2. Snyder SJ, Banas MP, Karzel RP. The arthroscopic Mumford procedure: an analysis of results. Arthroscopy 1995;11:157–164.
Additional Reading
Mazzocca
AD, Sellards R, Garretson R, et al. Shoulder. Section A: Functional
anatomy and biomechanics of the shoulder. Part 1: Injuries to the
acromioclavicular joint in adults and children. In: DeLee JC, Drez D,
Jr, Miller MD, eds. DeLee and Drez’s Orthopaedic Sports Medicine: Principles and Practice, 2nd ed. Philadelphia: WB Saunders, 2003:912–934.
Shaffer BS. Painful conditions of the acromioclavicular joint. J Am Acad Orthop Surg 1999;7:176–188.
Miscellaneous
Codes
ICD9-CM
715.1 Acromioclavicular joint arthritis
Patient Teaching
  • Patients should understand that the source of pain often is arthritis or degeneration of the joint.

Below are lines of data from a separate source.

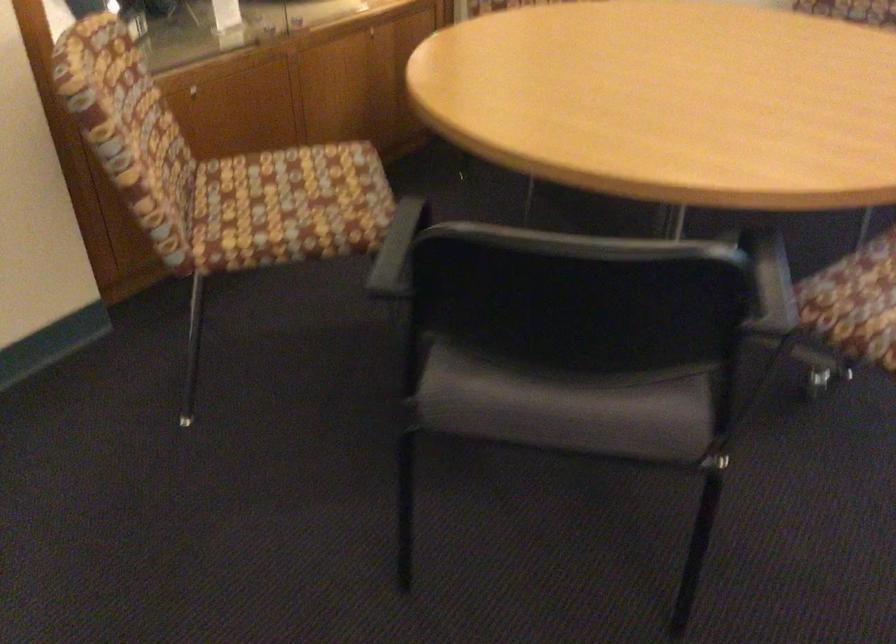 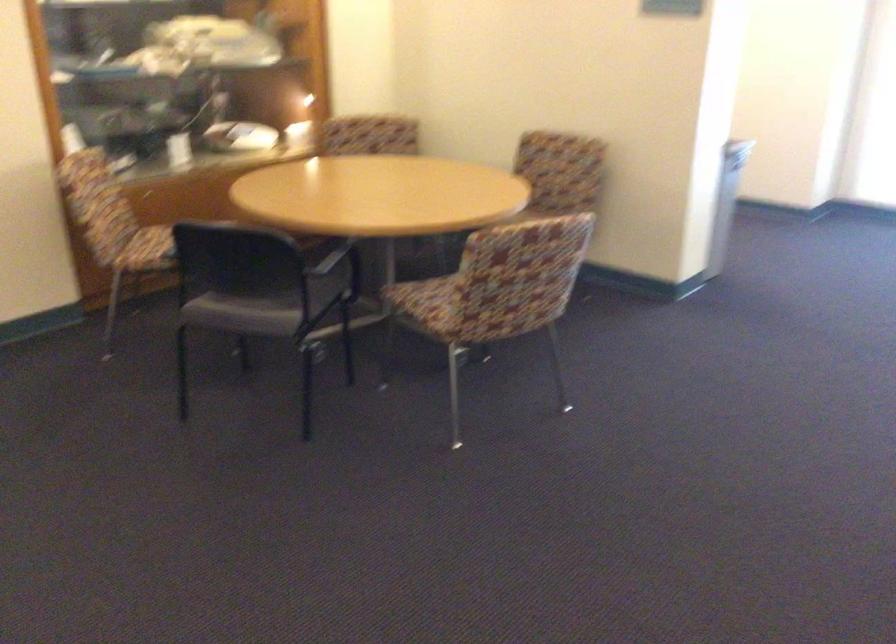 Which direction would the cameraman need to move to produce the second image?

The movement direction of the cameraman is right, backward. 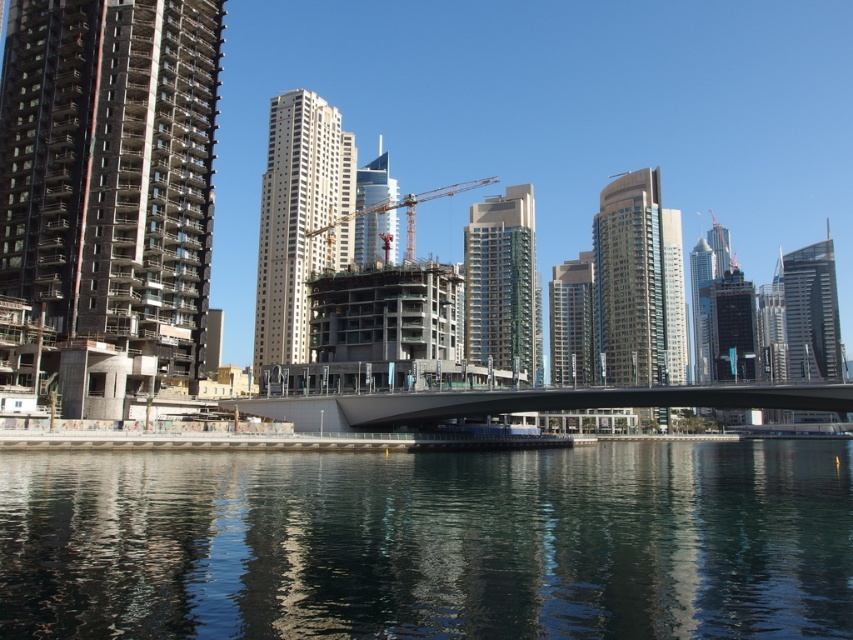 From the picture: You are a photographer planning to capture the dark reflective water at center and the white glass skyscraper at center in a single frame. Based on their sizes in the image, which object should you focus on first to ensure both are clearly visible in your composition?

The dark reflective water at center has a smaller size compared to the white glass skyscraper at center. To ensure both are clearly visible, focus on the smaller dark reflective water at center first, then adjust the composition to include the larger white glass skyscraper at center.

In the scene shown: You are a city planner evaluating the urban layout. Based on the scene, which of the two buildings, the beige glass building at center or the glassy steel skyscraper at right, would require more land area if they were to be constructed identically in another city?

The glassy steel skyscraper at right requires more land area because it occupies more space than the beige glass building at center.

You are a drone operator trying to capture a photo of the dark reflective water at center. The drone must hover exactly at the 2D coordinates provided in the scene description. What coordinates should the drone be set to?

The dark reflective water at center is located at point (430, 541), so the drone should be set to coordinates (430, 541). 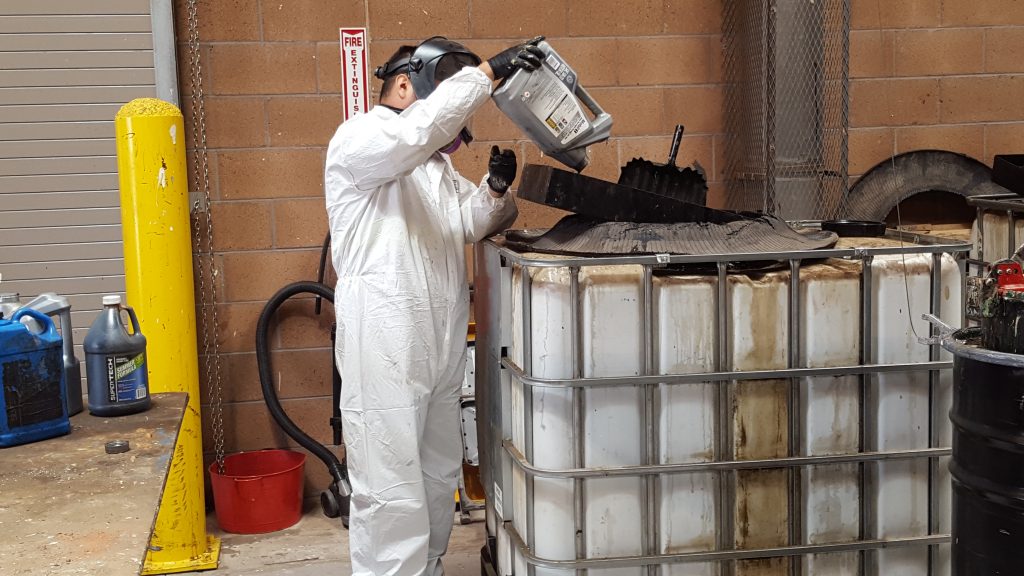 I want to click on red bucket, so click(280, 503).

  • Patients >50 years old, patients with distal clavicle fractures, and weight-lifters or power athletes are predisposed.
  • Nonoperative management is initially pursued with activity modification, NSAIDs, and corticosteroid injections.
  • Surgical management (open or arthroscopic) often is successful.
FAQ
Q: How can one differentiate the shoulder pain of AC joint arthritis from that of rotator cuff impingement?
A: A diagnostic injection of anesthetic into the AC joint will relieve pain associated with AC joint arthritis.

Q: What radiographs best visualize AC joint arthritis?
A:
Traditional radiographs of the shoulder are inadequate for visualizing
the AC joint. AP and cephalad tilt views of the AC joint are the best
for visualizing arthritic changes. Similar views of the contralateral
AC joint are helpful for comparison.